Брат все находится в том же положении - не слишком раздражительном, но говорит беспрестанно вздор и сильно желает, чтобы его выпустили. Но этого, кажется, долго нельзя будет сделать, ибо никак нельзя поручиться, чтобы он не стал опять делать того же, что он делал, а с другой стороны, и жизнь в этом доме его много расстраивает в уме, хотя несколько и смиряет его гордость. Великое это мне горе. Но видно, на одного Господа, как и во всем, должно возложить свое упование...
Н.Д. Фонвизиной
4 сентября
Я хотел было послать фасад Благовещенской церкви, который у меня уже для вас сделан, но рассудил лучше подождать вернейшей оказии.

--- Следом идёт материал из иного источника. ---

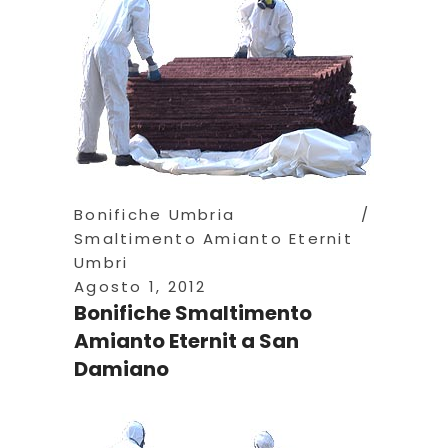
Bonifiche Umbria
Smaltimento Amianto Eternit
Umbri
Agosto 1, 2012
Bonifiche Smaltimento
Amianto Eternit a San
Damiano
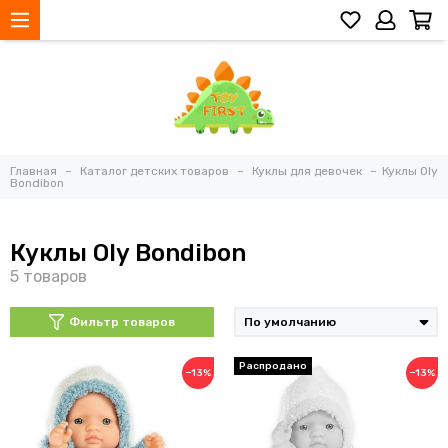
Главная
Каталог детских товаров
Куклы для девочек
Куклы Oly
Bondibon
Куклы Oly Bondibon
Фильтр товаров
−13%
−13%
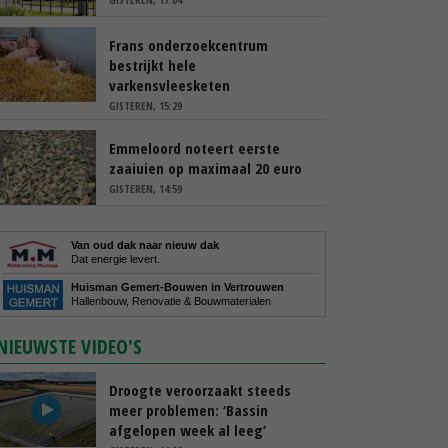
Frans onderzoekcentrum
bestrijkt hele
varkensvleesketen
GISTEREN, 15:29
Emmeloord noteert eerste
zaaiuien op maximaal 20 euro
GISTEREN, 14:59
Van oud dak naar nieuw dak
Dat energie levert.
Huisman Gemert-Bouwen in Vertrouwen
Hallenbouw, Renovatie & Bouwmaterialen
NIEUWSTE VIDEO'S
Droogte veroorzaakt steeds
meer problemen: ‘Bassin
afgelopen week al leeg’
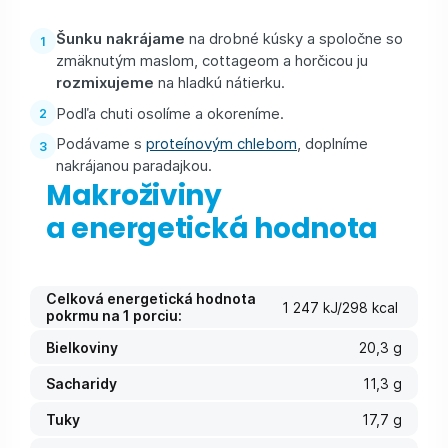
Šunku nakrájame
na drobné kúsky a spoločne so
zmäknutým maslom, cottageom a horčicou ju
rozmixujeme
na hladkú nátierku.
Podľa chuti osolíme a okoreníme.
Podávame s
proteínovým chlebom
, doplníme
nakrájanou paradajkou.
Makroživiny
a energetická hodnota
Celková energetická hodnota
1 247 kJ/298 kcal
pokrmu na 1 porciu:
Bielkoviny
20,3 g
Sacharidy
11,3 g
Tuky
17,7 g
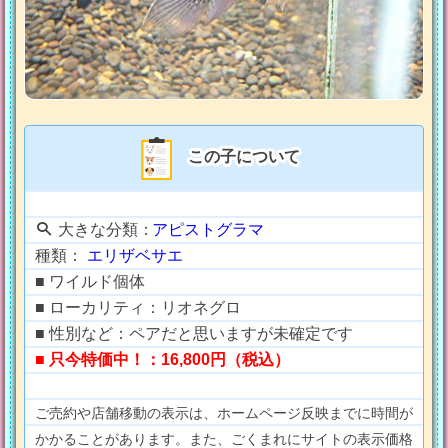
この子について
大きな分類：
アピストグラマ
種類：
エリザベサエ
■ ワイルド個体
■ ローカリティ：リオネグロ
■ 性別など：ペアだと思いますが未確定です
■ 只今特価中！：16,800円（税込）
ご売約や店舗移動の表示は、ホームページ反映までに時間が
かかることがあります。また、ごくまれにサイトの表示価格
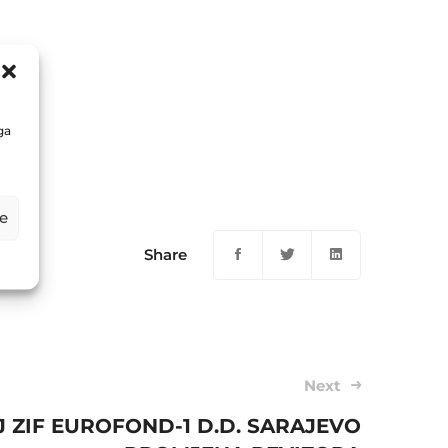
ga
e
Share
Next
 ZIF EUROFOND-1 D.D. SARAJEVO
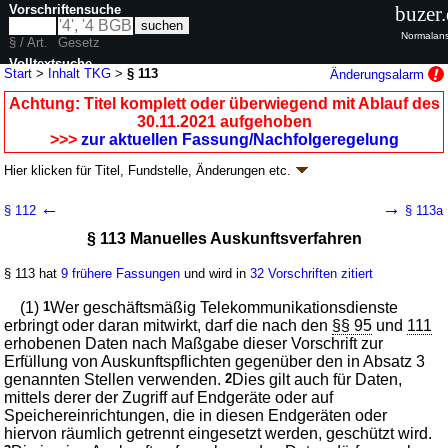
Vorschriftensuche
buzer
Normalans
§ / Art.
Gesetz
Volltextsuche
Start
>
Inhalt TKG
>
§ 113
Änderungsalarm
nur in TKG
Achtung: Titel komplett oder überwiegend mit Ablauf des
30.11.2021 aufgehoben
>>>
zur aktuellen Fassung/Nachfolgeregelung
Hier klicken für
Titel, Fundstelle, Änderungen
etc.
§ 113 - Telekommunikationsgesetz (TKG)
←
→
§ 112
§ 113a
G. v. 22.06.2004
BGBl. I S. 1190
; aufgehoben durch
Artikel 61
G. v.
§ 113 Manuelles Auskunftsverfahren
23.06.2021
BGBl. I S. 1858
Geltung ab 26.06.2004; FNA: 900-15
Deutsche Post AG, Deutsche
Postbank AG, Deutsche Telekom AG
§ 113 hat
9 frühere Fassungen
und wird in
32 Vorschriften zitiert
66 weitere Fassungen
|
Drucksachen / Entwurf / Begründung
|
(1)
1
Wer geschäftsmäßig Telekommunikationsdienste
wird in 251 Vorschriften zitiert
erbringt oder daran mitwirkt, darf die nach den
§§ 95
und
111
Teil 7 Fernmeldegeheimnis, Datenschutz, Öffentliche
erhobenen Daten nach Maßgabe dieser Vorschrift zur
Sicherheit
Erfüllung von Auskunftspflichten gegenüber den in Absatz 3
Abschnitt 3 Öffentliche Sicherheit
genannten Stellen verwenden.
2
Dies gilt auch für Daten,
mittels derer der Zugriff auf Endgeräte oder auf
Speichereinrichtungen, die in diesen Endgeräten oder
hiervon räumlich getrennt eingesetzt werden, geschützt wird.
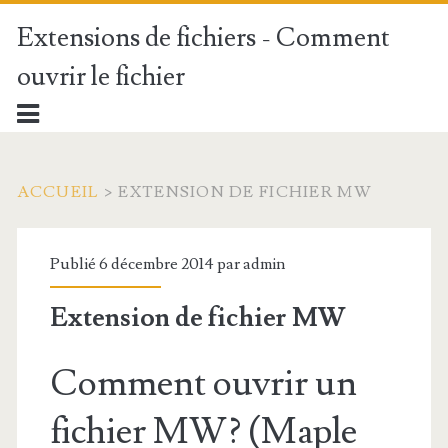
Extensions de fichiers - Comment
ouvrir le fichier
ACCUEIL
>
EXTENSION DE FICHIER MW
Publié 6 décembre 2014 par
admin
Extension de fichier MW
Comment ouvrir un
fichier MW? (Maple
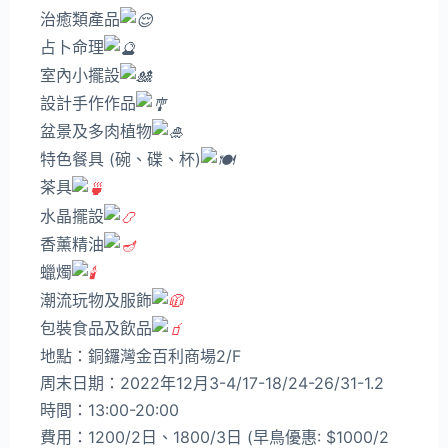
治癒類產品
占卜命理
室內小擺設
設計手作作品
盆景及多肉植物
特色餐具 (碗、碟、杯)
茶具
水晶擺設
香薰精油
蠟燭
潮流玩物及服飾
包裝食品及飲品
地點：銅鑼灣金百利商場2/F
周末日期：2022年12月3-4/17-18/24-26/31-1.2
時間：13:00-20:00
費用：1200/2日、1800/3日 (早鳥優惠: $1000/2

Сверх того вы получите и эту записку, вероятно, не прежде трех месяцев, тогда как все новости Красноярска будут старее старухи Шацкой, моей приятельницы.
Аннушка1 все так же мила, лепечет, но только не выговаривает слова, носится с какой-то табакерочной крышечкой, на которой нарисован генерал, и воображает, что это мой портрет. Если меня нет и спросят у нее: "Где Павел Сергеевич?" - она тотчас бежит и отыскивает крышечку от табакерки. Видите ли, что и я без вас стал похож на храброго генерала.
При этой шутке я вспомнил, как меня раз рассмешил Лунин, изображая вкус русских фабрикантов, что они на ситцах соединяют вместе петуха и храброго генерала Баговута.
Вот и вам горожу какой вздор, может быть, вы посмеетесь, а это иногда нехудо, особенно у кого бывает хандра. Я сам давно уже не смеялся. Вы же бывали, как я помню, не последняя хохотушка.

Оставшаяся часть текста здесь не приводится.